(Transcribed page contents)
▽
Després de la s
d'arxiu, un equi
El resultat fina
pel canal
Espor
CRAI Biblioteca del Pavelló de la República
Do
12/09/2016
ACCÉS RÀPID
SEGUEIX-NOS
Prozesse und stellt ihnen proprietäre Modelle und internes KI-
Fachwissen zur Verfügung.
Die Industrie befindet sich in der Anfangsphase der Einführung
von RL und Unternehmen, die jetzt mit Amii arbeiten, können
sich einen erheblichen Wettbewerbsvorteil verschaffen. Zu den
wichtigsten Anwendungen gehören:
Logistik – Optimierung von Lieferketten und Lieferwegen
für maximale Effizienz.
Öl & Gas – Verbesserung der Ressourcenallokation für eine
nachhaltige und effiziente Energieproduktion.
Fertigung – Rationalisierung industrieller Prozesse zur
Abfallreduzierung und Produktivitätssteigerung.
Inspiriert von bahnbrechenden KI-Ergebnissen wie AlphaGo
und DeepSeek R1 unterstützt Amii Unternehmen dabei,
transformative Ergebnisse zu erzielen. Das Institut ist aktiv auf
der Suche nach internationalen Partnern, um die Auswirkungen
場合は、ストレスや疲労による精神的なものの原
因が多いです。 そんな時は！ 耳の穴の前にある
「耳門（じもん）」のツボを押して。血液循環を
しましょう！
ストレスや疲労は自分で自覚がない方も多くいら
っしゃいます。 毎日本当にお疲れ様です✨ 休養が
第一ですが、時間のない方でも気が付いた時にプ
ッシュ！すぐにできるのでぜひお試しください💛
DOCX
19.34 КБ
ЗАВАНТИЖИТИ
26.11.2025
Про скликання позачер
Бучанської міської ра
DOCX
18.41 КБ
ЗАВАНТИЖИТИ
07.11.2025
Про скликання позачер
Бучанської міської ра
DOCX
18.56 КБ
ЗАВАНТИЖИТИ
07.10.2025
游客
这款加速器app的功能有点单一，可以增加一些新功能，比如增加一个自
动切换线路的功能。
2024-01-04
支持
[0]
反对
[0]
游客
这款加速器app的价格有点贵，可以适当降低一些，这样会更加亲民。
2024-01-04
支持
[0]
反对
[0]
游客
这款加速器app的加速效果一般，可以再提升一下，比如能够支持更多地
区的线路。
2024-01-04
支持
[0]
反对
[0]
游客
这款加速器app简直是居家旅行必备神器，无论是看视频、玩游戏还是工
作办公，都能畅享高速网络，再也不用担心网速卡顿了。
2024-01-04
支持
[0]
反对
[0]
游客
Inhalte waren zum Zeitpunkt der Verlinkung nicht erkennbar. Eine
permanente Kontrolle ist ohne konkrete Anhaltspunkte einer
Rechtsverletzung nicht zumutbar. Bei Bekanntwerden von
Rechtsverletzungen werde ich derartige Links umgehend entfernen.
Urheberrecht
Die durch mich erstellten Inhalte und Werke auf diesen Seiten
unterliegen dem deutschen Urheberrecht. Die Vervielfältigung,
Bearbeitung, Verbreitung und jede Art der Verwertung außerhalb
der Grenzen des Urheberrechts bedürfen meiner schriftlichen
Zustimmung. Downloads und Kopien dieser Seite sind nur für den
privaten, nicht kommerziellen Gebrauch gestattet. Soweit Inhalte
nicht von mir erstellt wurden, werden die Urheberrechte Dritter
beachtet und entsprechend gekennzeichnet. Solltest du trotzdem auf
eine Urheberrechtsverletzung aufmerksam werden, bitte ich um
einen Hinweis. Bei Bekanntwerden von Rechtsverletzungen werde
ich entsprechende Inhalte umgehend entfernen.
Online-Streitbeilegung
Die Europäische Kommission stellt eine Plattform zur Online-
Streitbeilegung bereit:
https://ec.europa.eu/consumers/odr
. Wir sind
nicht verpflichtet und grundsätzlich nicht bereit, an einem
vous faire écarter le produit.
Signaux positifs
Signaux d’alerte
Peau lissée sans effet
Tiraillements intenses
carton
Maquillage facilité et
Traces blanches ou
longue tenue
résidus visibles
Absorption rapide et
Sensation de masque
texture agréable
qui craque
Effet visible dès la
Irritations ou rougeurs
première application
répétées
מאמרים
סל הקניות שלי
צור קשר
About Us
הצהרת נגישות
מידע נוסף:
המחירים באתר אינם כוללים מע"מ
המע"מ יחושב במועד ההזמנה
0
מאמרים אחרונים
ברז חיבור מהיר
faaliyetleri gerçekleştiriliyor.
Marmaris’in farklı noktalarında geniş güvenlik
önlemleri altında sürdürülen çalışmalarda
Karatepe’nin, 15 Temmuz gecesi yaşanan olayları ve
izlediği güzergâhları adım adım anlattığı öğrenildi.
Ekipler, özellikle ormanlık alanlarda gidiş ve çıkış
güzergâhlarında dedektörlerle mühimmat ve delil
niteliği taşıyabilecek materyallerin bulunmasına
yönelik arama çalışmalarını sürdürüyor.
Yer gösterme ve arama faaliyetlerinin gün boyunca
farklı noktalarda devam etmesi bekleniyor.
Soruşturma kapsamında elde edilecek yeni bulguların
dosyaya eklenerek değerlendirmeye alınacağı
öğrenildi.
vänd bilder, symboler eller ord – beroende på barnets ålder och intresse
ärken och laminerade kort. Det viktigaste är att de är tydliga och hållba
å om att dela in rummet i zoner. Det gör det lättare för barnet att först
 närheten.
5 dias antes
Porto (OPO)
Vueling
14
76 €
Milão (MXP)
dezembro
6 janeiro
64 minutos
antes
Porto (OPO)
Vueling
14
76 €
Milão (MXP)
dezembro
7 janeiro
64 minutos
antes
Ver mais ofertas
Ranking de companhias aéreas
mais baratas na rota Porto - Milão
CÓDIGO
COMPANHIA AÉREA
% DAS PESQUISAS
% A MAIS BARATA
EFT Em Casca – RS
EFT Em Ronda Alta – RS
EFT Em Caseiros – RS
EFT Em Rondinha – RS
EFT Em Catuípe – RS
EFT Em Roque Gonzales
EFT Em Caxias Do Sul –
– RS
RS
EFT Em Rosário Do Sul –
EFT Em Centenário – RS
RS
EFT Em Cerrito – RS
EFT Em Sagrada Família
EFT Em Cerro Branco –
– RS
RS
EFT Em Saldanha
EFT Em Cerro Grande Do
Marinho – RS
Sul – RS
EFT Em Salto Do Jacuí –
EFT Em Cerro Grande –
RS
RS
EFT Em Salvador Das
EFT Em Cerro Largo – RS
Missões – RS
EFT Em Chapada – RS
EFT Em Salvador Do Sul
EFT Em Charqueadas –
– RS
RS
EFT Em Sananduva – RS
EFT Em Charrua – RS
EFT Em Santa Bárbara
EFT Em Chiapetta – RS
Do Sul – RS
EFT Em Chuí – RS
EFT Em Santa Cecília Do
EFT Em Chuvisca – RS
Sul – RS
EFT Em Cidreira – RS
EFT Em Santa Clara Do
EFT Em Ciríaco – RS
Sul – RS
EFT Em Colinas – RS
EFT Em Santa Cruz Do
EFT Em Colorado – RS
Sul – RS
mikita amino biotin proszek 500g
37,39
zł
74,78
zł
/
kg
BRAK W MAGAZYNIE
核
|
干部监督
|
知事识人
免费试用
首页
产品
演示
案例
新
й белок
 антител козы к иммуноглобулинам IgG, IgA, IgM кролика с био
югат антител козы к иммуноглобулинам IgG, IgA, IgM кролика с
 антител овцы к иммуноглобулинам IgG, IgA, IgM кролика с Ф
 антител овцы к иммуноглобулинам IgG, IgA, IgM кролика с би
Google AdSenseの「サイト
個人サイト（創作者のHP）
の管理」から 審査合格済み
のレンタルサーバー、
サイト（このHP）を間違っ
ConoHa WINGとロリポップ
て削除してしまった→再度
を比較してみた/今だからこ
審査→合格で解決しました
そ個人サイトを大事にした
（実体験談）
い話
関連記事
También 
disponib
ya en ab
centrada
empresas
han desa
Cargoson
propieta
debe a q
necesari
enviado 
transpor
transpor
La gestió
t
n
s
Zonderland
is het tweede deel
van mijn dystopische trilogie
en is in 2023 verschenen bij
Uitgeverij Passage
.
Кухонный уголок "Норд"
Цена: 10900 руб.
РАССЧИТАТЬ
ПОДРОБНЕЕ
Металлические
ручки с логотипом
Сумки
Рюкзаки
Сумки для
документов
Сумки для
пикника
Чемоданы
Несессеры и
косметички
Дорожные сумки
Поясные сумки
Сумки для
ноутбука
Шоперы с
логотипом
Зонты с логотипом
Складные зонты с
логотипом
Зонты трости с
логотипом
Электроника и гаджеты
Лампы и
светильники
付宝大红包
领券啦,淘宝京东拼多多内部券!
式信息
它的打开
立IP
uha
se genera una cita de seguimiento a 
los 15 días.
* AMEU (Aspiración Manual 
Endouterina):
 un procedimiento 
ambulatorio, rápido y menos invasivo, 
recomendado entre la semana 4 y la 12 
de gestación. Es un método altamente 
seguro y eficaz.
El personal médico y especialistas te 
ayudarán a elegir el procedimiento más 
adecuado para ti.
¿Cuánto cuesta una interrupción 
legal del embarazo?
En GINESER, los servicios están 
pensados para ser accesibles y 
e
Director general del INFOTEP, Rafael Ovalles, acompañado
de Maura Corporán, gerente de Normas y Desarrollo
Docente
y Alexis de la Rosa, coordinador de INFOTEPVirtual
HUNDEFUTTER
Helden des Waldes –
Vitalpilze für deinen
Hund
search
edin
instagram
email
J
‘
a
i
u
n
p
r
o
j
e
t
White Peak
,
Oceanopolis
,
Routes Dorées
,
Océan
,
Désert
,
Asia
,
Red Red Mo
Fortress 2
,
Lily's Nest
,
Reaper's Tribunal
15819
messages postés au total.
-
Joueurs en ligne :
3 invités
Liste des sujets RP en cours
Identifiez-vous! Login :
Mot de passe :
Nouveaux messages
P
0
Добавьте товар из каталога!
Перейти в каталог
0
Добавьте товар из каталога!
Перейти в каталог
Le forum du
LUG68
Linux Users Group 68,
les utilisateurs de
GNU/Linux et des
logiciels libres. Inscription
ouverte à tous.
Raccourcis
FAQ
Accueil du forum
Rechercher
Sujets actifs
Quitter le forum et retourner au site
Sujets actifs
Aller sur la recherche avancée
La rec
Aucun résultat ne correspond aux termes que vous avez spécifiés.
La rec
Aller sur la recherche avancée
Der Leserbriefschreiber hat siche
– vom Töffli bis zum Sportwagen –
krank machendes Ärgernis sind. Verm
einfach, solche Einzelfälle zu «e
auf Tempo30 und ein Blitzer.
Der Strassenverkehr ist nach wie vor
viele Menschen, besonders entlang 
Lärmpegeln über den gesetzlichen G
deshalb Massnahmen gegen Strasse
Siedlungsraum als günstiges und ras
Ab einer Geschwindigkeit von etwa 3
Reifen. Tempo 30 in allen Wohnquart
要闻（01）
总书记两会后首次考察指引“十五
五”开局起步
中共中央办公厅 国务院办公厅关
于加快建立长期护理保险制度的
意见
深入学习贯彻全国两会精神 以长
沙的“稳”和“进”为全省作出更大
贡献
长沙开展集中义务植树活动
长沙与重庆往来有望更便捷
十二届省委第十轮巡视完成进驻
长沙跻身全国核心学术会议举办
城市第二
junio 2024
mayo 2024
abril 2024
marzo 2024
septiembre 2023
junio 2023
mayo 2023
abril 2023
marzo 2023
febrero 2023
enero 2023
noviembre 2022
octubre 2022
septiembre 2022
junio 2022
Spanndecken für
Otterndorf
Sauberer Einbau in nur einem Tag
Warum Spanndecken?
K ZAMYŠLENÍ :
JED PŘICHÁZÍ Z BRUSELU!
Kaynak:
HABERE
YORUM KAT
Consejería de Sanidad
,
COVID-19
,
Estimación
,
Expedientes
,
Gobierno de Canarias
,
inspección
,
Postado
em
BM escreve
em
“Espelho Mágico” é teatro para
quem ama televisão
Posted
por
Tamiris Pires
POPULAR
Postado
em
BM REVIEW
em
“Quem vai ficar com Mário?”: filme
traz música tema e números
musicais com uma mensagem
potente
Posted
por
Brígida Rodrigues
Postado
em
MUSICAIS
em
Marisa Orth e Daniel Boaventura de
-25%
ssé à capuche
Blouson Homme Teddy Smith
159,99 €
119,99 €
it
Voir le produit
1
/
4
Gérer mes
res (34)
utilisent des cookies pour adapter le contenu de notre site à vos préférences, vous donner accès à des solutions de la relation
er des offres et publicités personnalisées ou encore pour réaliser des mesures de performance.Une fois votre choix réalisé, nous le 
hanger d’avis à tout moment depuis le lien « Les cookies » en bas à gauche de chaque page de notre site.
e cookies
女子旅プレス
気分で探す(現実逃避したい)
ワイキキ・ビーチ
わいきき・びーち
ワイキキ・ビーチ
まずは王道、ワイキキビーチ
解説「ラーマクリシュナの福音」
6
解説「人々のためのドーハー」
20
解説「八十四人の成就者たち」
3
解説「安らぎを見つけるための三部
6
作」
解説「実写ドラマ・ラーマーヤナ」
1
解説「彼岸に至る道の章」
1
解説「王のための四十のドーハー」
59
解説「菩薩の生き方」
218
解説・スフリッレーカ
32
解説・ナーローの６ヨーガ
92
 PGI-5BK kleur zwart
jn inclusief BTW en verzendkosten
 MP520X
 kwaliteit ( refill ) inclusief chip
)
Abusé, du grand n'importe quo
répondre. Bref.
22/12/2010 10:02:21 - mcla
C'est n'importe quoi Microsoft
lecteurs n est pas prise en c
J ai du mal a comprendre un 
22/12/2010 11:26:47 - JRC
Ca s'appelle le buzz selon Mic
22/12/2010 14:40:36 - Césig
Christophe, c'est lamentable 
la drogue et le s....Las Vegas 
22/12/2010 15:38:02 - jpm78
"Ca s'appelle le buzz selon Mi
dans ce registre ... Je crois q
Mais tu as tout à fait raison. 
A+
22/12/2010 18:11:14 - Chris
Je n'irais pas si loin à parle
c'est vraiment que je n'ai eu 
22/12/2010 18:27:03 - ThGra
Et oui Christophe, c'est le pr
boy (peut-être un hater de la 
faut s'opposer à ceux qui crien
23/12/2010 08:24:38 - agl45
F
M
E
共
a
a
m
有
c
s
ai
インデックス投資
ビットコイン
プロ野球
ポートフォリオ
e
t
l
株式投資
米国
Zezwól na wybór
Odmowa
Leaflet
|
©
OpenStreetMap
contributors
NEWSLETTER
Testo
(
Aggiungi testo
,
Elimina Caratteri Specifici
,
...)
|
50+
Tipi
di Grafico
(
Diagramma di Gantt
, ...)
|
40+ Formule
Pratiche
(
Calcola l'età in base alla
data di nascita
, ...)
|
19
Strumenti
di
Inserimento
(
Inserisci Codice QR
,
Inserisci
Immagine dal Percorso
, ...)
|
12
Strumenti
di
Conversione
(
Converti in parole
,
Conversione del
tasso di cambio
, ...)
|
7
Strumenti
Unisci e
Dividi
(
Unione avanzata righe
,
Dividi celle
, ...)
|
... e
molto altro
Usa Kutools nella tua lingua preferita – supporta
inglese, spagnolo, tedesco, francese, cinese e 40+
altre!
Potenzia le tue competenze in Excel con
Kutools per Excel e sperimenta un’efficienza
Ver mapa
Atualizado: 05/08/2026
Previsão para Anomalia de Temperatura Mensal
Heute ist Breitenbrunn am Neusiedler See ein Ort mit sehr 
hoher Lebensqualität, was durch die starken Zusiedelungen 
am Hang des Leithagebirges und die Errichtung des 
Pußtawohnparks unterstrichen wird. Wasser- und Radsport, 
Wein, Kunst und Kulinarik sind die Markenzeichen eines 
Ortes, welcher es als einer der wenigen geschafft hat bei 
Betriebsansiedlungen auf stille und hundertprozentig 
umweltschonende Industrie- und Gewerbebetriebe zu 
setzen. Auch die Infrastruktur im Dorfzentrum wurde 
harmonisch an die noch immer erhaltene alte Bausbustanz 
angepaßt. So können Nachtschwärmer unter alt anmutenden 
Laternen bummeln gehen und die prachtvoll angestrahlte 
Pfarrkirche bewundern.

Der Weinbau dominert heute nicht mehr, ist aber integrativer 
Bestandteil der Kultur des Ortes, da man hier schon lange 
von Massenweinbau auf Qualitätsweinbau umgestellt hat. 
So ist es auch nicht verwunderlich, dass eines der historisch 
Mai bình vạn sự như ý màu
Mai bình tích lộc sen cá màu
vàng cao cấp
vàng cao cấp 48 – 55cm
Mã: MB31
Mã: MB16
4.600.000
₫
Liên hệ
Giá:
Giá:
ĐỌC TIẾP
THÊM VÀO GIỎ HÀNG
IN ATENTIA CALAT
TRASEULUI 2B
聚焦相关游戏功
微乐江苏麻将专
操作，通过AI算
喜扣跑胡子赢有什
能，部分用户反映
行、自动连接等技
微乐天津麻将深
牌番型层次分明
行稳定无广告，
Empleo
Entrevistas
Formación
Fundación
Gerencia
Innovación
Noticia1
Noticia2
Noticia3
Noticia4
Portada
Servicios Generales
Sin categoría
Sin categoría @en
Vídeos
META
△
Filter on the word "Rechtsverletzungen": copy each matching line from the entries above.

**Response below**:
Rechtsverletzungen werde ich derartige Links umgehend entfernen.
einen Hinweis. Bei Bekanntwerden von Rechtsverletzungen werde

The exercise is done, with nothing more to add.